By Xu Lin / Yuan Hui ( China Daily ) Updated: 2015-08-22 08:14:19

Raw displays of power and poise

Young members of the Double Horse Club performing breathtaking riding tricks at the arena of the Mausoleum of Genghis Khan Tourist Area. [Photo by Feng Yongbin / China Daily]

On a sweltering August afternoon, two horses gallop across an outdoor arena at breakneck speed. Riding each of the horses is a young woman decked from head to toe in traditional Mongolian costume. Suddenly, as the pair clasp their arms and hands around the horses' necks, they throw the rest of their bodies to the left of the horse and are soon hanging on at their steeds' side as the horses continue their hell-for-leather run.

This performance is a daily spectacle at the Mausoleum of Genghis Khan Tourist Area, Ordos city, Inner Mongolia autonomous region, one that supplements a grand tour of the mausoleum with a raw display of what lies behind deep-rooted Mongolian horse culture.

No wonder then, that these performances and other elements of horse culture are drawing more and more tourists to Inner Mongolia. The numbers of people visiting the Mausoleum of Genghis Khan Tourist Area have been growing at an average of 10 percent in recent years, official figures show, and last year, there were 800,000 visitors.

"I adore horses," says one of the two Mongolian performers, Qigelhen, 21, from the Double Horse Club. "They are very tame once you've been with them for some time.

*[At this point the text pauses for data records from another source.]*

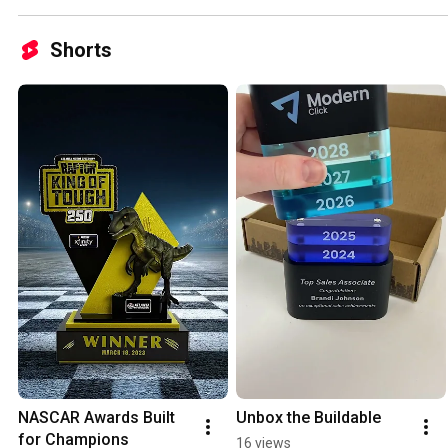
Shorts
NASCAR Awards Built 
Unbox the Buildable
for Champions
16 views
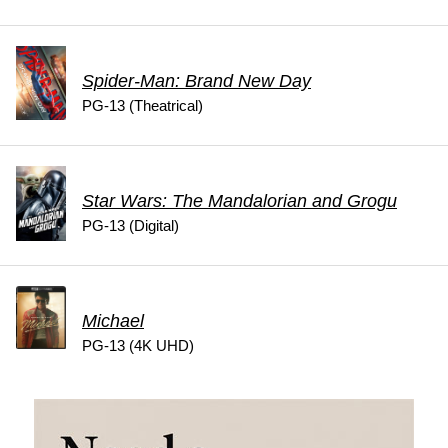
Spider-Man: Brand New Day
PG-13 (Theatrical)
Star Wars: The Mandalorian and Grogu
PG-13 (Digital)
Michael
PG-13 (4K UHD)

Visitors are very curious about our horse-riding skills."

The two women perform for visitors two or three times a day from May 1 to Oct 8.

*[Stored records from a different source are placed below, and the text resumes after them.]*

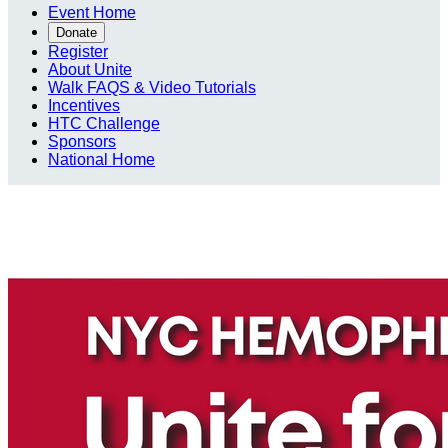
Event Home
Donate
Register
About Unite
Walk FAQS & Video Tutorials
Incentives
HTC Challenge
Sponsors
National Home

Qigelhen says she can do about five tricks, such as riding with one foot on a horse's back and the other in a stirrup, and is paid up to 3,000 yuan ($470) a month.

A lot of her time is spent bonding with her horse, she says, which means touching it, talking to it and feeding it apples. She does physical training every day, including running and flexibility exercises.

Tang Dalai, assistant director at the tourist area, says the riding shows have been held since 2009, the chief aims being to demonstrate Mongolian horse culture and to add an extra dimension to the visits of tourists coming to the area.

"Local culture is the key to our tourism products. It's what visitors want to experience, and equestrian activities are the best way to get to know Inner Mongolia."